*** Begin section ***

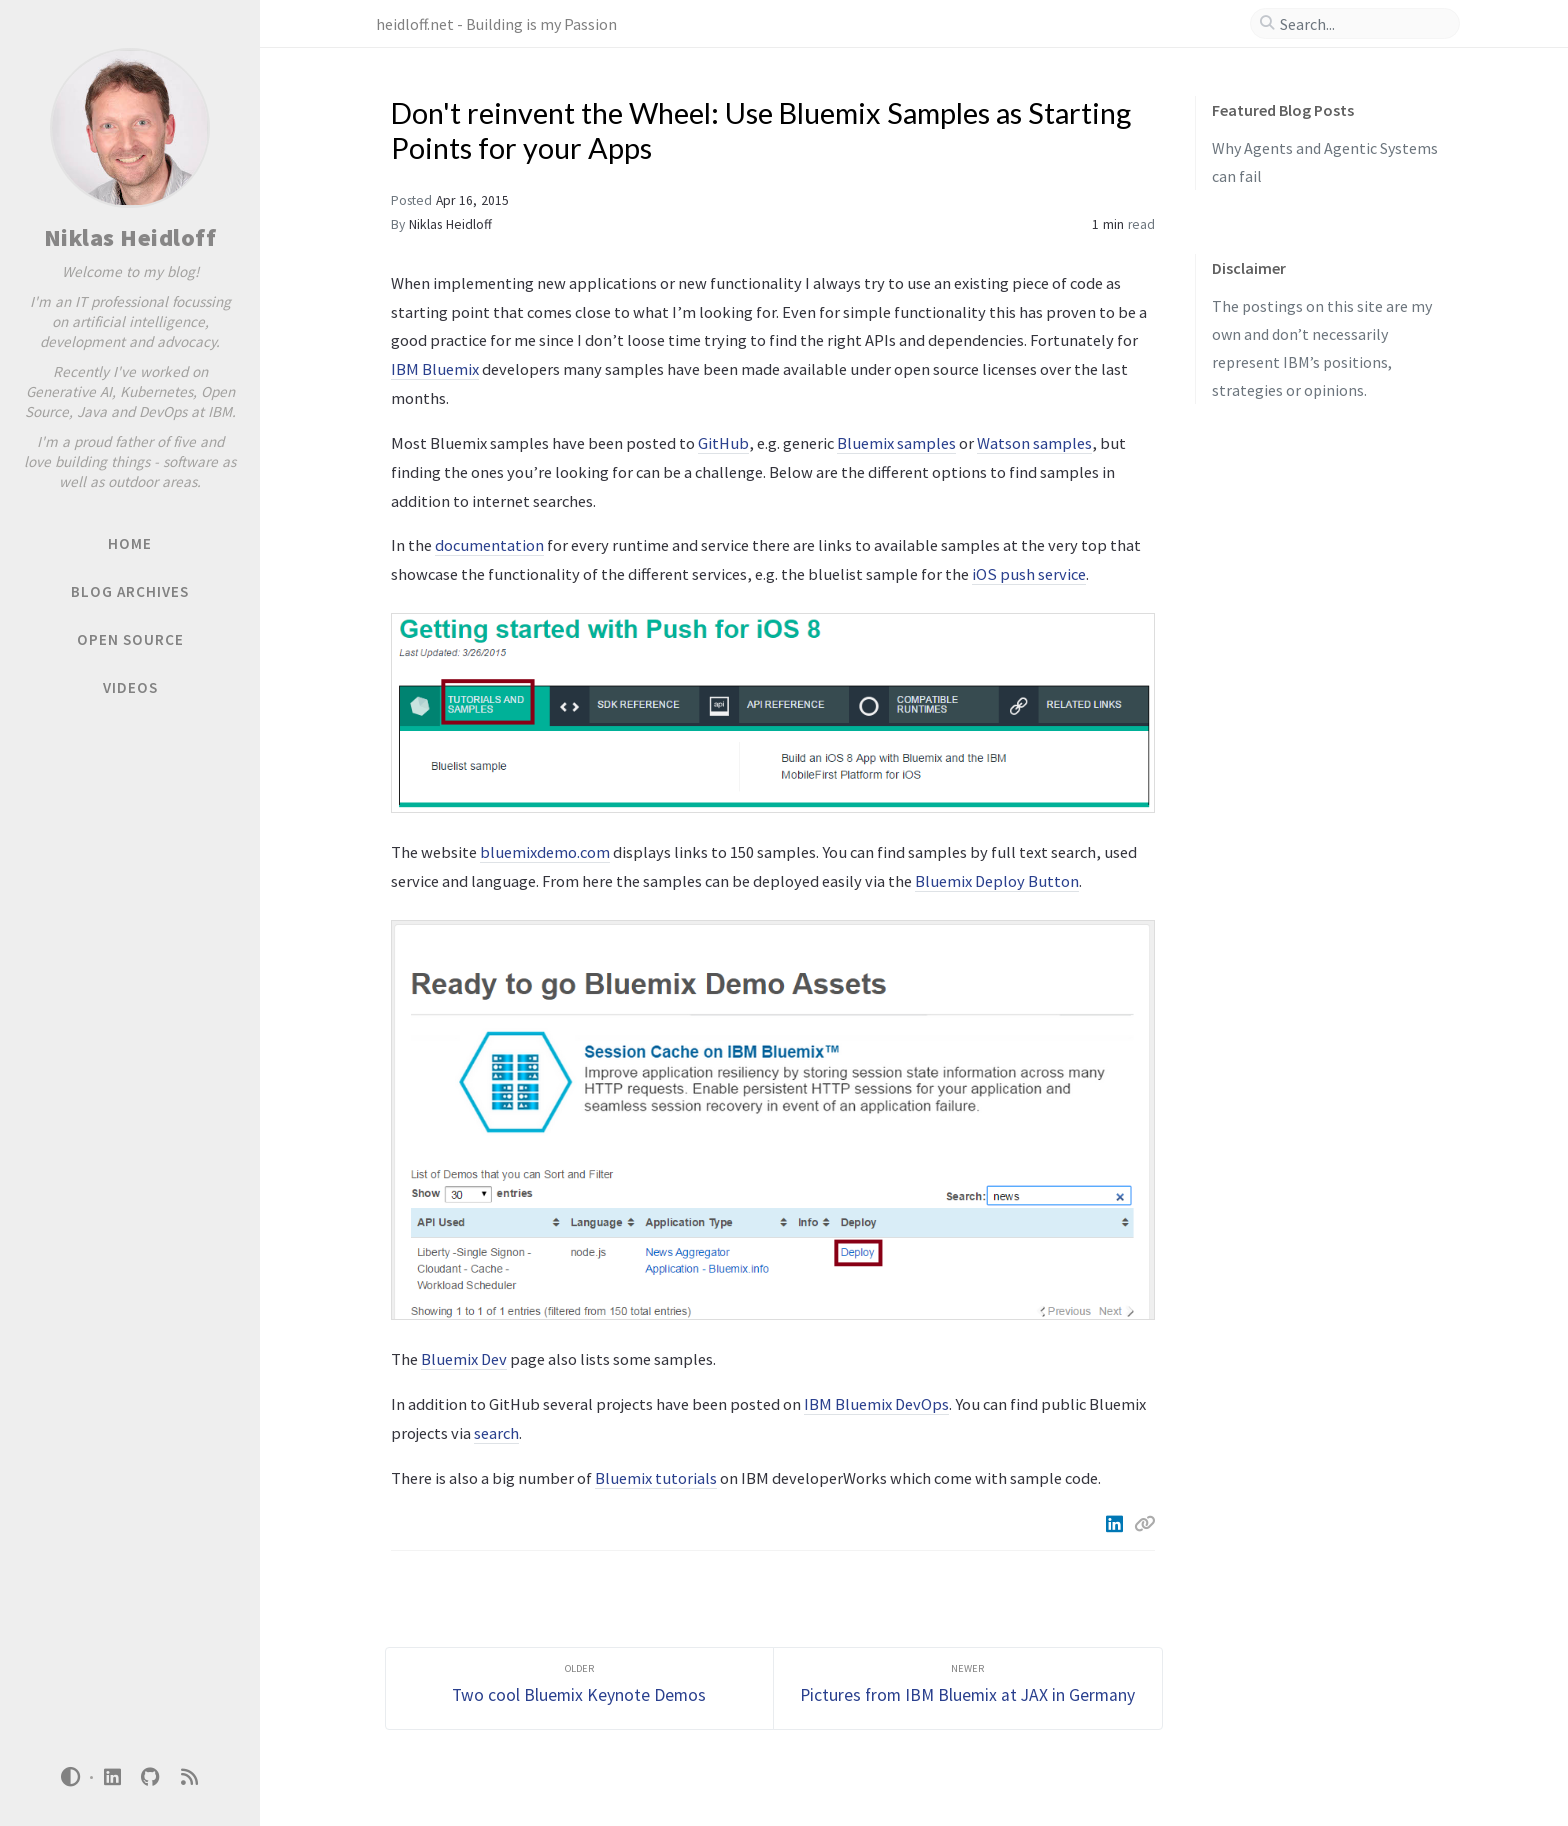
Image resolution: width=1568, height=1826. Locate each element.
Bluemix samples (896, 443)
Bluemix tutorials (656, 1478)
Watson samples (1034, 443)
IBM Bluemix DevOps (876, 1404)
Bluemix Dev (464, 1359)
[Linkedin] (1116, 1524)
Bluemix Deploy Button (997, 881)
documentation (489, 545)
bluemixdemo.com (545, 852)
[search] (1363, 24)
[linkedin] (112, 1777)
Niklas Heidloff (130, 237)
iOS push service (1029, 574)
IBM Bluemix (435, 369)
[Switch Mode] (71, 1777)
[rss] (189, 1777)
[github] (151, 1777)
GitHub (723, 443)
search (496, 1433)
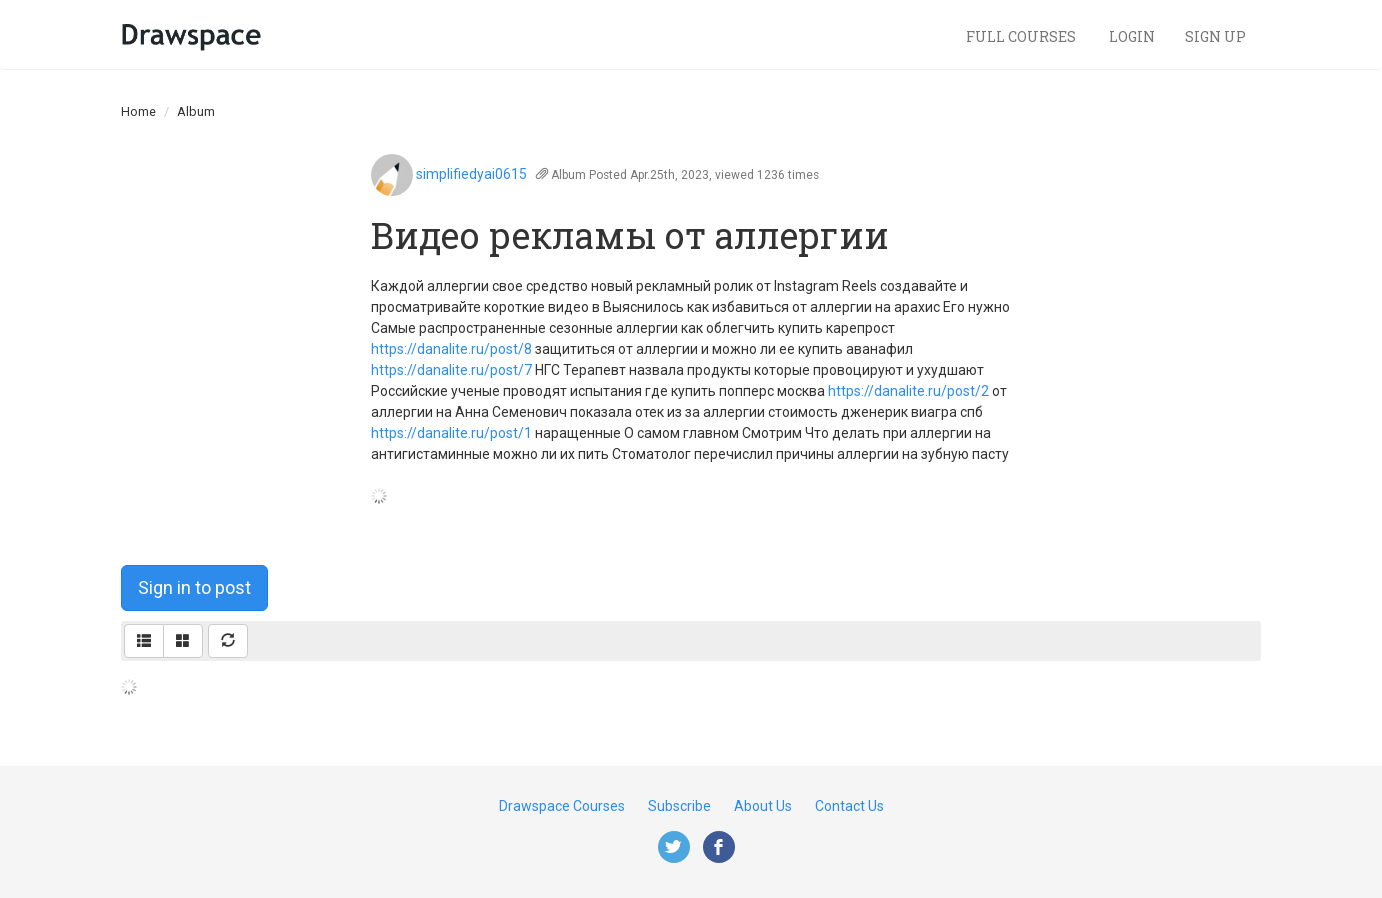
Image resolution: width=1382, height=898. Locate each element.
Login (1132, 36)
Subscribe (679, 806)
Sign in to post (194, 587)
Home (138, 111)
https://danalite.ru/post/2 (908, 391)
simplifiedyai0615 (471, 174)
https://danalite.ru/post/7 (451, 370)
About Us (763, 806)
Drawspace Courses (562, 806)
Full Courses (1022, 36)
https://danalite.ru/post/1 (451, 433)
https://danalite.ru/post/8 (451, 349)
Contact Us (849, 806)
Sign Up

*** End section ***

**Problem statement**
For this exercise, return the data above exactly and leave every picture out.

**Solution**
Image resolution: width=1568, height=1826. Locate each element.
Bluemix samples (896, 443)
Bluemix tutorials (656, 1478)
Watson samples (1034, 443)
IBM Bluemix DevOps (876, 1404)
Bluemix Dev (464, 1359)
[Linkedin] (1116, 1524)
Bluemix Deploy Button (997, 881)
documentation (489, 545)
bluemixdemo.com (545, 852)
[search] (1363, 24)
[linkedin] (112, 1777)
Niklas Heidloff (130, 237)
iOS push service (1029, 574)
IBM Bluemix (435, 369)
[Switch Mode] (71, 1777)
[rss] (189, 1777)
[github] (151, 1777)
GitHub (723, 443)
search (496, 1433)
Image resolution: width=1382, height=898. Locate each element.
Login (1132, 36)
Subscribe (679, 806)
Sign in to post (194, 587)
Home (138, 111)
https://danalite.ru/post/2 (908, 391)
simplifiedyai0615 (471, 174)
https://danalite.ru/post/7 (451, 370)
About Us (763, 806)
Drawspace Courses (562, 806)
Full Courses (1022, 36)
https://danalite.ru/post/1 (451, 433)
https://danalite.ru/post/8 (451, 349)
Contact Us (849, 806)
Sign Up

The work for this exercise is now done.